**Task to complete:**
From the line with "Anmelden (58, 462)" through the line with "Schlagzeilen (869, 2482)", repeat the entries verbatim, both end lines included, and add nothing.

::: Study material :::

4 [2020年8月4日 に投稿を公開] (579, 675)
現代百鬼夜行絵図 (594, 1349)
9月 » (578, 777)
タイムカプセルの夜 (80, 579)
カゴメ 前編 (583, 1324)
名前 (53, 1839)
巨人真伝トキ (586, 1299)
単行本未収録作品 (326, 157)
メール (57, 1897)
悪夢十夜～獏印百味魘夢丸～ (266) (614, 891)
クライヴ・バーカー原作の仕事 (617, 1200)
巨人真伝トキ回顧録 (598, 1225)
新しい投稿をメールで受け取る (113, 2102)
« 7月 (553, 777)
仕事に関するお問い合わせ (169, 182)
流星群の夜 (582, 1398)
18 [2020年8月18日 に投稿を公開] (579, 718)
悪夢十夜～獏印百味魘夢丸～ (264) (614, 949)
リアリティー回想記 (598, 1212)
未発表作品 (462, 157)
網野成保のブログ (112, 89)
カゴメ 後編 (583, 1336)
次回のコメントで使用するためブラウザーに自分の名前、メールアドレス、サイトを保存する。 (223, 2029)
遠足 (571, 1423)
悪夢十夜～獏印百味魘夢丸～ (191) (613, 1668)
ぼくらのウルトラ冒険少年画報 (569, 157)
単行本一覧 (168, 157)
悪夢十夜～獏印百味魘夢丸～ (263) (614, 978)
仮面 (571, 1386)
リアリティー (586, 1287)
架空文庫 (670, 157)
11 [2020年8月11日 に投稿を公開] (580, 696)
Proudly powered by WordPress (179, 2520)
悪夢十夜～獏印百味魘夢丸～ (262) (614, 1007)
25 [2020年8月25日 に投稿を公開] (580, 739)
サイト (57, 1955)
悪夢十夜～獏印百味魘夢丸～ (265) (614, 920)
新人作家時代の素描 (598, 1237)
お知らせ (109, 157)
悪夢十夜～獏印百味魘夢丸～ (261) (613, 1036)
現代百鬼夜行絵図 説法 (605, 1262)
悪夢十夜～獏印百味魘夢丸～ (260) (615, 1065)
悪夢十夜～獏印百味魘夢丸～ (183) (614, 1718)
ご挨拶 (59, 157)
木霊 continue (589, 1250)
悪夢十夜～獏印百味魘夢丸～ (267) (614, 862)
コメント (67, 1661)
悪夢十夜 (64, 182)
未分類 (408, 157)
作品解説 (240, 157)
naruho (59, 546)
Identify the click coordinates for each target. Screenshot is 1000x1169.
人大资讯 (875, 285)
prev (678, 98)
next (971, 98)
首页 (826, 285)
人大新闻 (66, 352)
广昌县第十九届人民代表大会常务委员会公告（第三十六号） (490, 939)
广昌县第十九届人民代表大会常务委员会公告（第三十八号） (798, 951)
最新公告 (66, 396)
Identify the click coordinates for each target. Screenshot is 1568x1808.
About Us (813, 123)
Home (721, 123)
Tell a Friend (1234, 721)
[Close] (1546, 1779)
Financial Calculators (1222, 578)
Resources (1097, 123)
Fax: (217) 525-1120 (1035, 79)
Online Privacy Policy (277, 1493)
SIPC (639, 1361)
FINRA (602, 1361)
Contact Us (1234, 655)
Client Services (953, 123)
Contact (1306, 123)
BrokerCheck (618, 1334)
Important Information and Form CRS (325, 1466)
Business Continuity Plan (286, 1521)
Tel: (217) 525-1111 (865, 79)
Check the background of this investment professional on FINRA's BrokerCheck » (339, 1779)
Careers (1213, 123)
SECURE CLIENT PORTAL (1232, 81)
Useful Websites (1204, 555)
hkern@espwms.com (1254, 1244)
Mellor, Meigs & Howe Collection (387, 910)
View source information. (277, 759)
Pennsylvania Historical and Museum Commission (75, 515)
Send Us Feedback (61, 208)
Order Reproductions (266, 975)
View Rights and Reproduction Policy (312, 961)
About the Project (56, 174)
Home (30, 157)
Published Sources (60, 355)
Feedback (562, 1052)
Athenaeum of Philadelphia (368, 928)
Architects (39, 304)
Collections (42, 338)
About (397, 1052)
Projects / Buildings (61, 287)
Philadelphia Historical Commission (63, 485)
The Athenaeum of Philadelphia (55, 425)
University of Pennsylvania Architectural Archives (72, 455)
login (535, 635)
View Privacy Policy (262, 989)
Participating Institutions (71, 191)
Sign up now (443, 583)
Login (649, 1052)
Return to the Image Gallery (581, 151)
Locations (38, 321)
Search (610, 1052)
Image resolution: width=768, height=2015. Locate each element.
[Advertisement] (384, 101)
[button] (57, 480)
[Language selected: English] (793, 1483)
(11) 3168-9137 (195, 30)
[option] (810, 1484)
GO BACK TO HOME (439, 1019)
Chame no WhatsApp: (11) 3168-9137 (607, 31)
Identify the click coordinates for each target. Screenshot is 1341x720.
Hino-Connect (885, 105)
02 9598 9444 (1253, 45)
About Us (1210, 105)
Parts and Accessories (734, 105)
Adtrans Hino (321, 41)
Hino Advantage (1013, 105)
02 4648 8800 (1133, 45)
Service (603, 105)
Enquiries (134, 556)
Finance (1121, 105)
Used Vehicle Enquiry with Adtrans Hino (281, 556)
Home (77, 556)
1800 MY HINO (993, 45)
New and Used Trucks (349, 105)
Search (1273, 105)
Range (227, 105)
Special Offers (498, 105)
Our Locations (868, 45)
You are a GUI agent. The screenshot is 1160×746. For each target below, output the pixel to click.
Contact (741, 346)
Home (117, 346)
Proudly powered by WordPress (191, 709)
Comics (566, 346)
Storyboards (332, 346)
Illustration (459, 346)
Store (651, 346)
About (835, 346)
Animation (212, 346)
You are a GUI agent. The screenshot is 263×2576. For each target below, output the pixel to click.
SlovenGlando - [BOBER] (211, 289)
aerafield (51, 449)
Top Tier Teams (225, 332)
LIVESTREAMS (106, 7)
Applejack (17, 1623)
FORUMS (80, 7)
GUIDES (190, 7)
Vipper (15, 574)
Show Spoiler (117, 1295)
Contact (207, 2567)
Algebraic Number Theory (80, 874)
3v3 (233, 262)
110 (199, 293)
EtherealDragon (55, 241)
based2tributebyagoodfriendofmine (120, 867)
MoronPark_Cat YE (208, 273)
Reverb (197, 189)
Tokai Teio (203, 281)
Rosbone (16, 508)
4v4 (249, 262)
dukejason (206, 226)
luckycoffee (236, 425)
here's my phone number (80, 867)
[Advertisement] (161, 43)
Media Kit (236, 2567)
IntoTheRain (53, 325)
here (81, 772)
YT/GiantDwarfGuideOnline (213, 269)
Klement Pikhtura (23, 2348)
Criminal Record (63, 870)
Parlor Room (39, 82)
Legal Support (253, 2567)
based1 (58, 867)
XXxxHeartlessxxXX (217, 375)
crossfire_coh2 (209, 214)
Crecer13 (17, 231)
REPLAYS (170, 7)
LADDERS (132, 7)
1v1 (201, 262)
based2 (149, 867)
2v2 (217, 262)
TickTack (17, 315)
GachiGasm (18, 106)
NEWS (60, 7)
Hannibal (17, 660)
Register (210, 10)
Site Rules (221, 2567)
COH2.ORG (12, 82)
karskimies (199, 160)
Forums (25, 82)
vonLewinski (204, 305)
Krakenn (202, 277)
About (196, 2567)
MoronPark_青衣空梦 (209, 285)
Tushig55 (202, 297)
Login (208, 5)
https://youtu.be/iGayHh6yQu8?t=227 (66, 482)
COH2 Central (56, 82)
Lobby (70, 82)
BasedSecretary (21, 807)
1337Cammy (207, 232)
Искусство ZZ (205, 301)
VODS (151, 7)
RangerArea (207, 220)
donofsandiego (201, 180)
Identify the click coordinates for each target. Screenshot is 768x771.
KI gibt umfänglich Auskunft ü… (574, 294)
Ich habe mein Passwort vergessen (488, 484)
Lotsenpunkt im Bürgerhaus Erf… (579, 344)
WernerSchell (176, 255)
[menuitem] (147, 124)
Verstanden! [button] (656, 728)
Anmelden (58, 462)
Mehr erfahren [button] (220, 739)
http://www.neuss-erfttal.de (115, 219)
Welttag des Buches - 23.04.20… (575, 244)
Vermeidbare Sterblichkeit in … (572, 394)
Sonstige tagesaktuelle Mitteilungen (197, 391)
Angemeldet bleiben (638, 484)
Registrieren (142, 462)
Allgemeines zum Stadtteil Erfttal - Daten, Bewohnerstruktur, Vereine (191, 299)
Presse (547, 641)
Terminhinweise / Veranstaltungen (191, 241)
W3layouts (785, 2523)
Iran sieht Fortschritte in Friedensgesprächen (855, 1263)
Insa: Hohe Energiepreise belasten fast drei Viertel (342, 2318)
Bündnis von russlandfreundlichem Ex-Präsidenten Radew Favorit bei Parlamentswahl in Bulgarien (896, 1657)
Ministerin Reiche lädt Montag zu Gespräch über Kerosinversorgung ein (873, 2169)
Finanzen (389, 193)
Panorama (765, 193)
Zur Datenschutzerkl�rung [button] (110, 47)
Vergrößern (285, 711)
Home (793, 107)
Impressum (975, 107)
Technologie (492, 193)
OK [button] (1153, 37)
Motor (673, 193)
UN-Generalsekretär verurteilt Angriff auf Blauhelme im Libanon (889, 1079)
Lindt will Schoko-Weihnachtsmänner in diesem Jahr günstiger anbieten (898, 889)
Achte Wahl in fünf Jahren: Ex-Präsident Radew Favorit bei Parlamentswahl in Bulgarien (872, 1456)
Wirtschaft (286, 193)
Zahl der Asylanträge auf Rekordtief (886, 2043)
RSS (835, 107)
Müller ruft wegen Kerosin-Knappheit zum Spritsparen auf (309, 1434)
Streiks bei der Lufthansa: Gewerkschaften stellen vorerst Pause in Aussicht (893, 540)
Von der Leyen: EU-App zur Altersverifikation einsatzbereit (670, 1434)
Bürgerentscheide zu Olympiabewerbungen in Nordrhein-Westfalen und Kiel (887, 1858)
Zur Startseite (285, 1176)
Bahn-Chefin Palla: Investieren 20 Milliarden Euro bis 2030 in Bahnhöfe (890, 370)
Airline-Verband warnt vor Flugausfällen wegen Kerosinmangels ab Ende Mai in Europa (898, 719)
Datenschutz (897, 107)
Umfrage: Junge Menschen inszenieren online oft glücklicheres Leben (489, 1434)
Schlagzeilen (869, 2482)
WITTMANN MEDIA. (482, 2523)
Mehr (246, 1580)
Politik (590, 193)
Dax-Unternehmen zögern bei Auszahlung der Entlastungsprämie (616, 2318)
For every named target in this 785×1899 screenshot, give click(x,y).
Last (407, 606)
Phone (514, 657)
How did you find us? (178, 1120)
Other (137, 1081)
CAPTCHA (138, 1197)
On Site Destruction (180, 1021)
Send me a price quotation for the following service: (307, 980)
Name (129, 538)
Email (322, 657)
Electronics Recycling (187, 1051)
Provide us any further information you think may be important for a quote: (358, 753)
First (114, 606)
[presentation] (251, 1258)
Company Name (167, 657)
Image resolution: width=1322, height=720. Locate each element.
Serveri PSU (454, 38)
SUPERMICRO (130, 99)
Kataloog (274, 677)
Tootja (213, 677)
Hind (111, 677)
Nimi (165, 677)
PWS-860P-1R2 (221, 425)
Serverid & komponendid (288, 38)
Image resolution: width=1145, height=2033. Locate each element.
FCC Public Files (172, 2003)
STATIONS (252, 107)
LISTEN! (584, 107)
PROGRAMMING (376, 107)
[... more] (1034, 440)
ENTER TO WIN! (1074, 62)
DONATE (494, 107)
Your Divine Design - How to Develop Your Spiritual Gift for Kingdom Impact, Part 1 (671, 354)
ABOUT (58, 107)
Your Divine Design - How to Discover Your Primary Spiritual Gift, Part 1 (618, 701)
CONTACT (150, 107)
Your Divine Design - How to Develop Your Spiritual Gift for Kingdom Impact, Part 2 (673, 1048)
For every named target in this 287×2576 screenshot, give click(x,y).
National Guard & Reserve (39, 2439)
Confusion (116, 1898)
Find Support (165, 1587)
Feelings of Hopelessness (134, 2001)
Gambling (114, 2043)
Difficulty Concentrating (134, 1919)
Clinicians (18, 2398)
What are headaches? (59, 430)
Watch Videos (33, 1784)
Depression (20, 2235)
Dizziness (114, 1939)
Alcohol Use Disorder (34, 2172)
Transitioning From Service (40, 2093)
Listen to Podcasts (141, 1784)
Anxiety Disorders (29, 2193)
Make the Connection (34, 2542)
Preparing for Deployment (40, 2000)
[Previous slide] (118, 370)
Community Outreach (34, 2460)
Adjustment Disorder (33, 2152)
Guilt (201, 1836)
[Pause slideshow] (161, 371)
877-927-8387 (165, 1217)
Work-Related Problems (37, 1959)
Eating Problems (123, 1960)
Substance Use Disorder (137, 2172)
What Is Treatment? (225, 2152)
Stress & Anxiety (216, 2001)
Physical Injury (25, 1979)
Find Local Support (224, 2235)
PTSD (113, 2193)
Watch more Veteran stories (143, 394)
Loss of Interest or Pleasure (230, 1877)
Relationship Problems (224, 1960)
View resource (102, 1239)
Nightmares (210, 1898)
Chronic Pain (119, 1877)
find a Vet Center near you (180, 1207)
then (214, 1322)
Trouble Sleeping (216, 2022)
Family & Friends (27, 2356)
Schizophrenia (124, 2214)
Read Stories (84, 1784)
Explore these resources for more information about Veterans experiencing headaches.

:::

**Completed exercise:**
Anmelden (58, 462)
Mehr erfahren [button] (220, 739)
http://www.neuss-erfttal.de (115, 219)
Welttag des Buches - 23.04.20… (575, 244)
Vermeidbare Sterblichkeit in … (572, 394)
Sonstige tagesaktuelle Mitteilungen (197, 391)
Angemeldet bleiben (638, 484)
Registrieren (142, 462)
Allgemeines zum Stadtteil Erfttal - Daten, Bewohnerstruktur, Vereine (191, 299)
Presse (547, 641)
Terminhinweise / Veranstaltungen (191, 241)
W3layouts (785, 2523)
Iran sieht Fortschritte in Friedensgesprächen (855, 1263)
Insa: Hohe Energiepreise belasten fast drei Viertel (342, 2318)
Bündnis von russlandfreundlichem Ex-Präsidenten Radew Favorit bei Parlamentswahl in Bulgarien (896, 1657)
Ministerin Reiche lädt Montag zu Gespräch über Kerosinversorgung ein (873, 2169)
Finanzen (389, 193)
Panorama (765, 193)
Zur Datenschutzerkl�rung [button] (110, 47)
Vergrößern (285, 711)
Home (793, 107)
Impressum (975, 107)
Technologie (492, 193)
OK [button] (1153, 37)
Motor (673, 193)
UN-Generalsekretär verurteilt Angriff auf Blauhelme im Libanon (889, 1079)
Lindt will Schoko-Weihnachtsmänner in diesem Jahr günstiger anbieten (898, 889)
Achte Wahl in fünf Jahren: Ex-Präsident Radew Favorit bei Parlamentswahl in Bulgarien (872, 1456)
Wirtschaft (286, 193)
Zahl der Asylanträge auf Rekordtief (886, 2043)
RSS (835, 107)
Müller ruft wegen Kerosin-Knappheit zum Spritsparen auf (309, 1434)
Streiks bei der Lufthansa: Gewerkschaften stellen vorerst Pause in Aussicht (893, 540)
Von der Leyen: EU-App zur Altersverifikation einsatzbereit (670, 1434)
Bürgerentscheide zu Olympiabewerbungen in Nordrhein-Westfalen und Kiel (887, 1858)
Zur Startseite (285, 1176)
Bahn-Chefin Palla: Investieren 20 Milliarden Euro bis 2030 in Bahnhöfe (890, 370)
Airline-Verband warnt vor Flugausfällen wegen Kerosinmangels ab Ende Mai in Europa (898, 719)
Datenschutz (897, 107)
Umfrage: Junge Menschen inszenieren online oft glücklicheres Leben (489, 1434)
Schlagzeilen (869, 2482)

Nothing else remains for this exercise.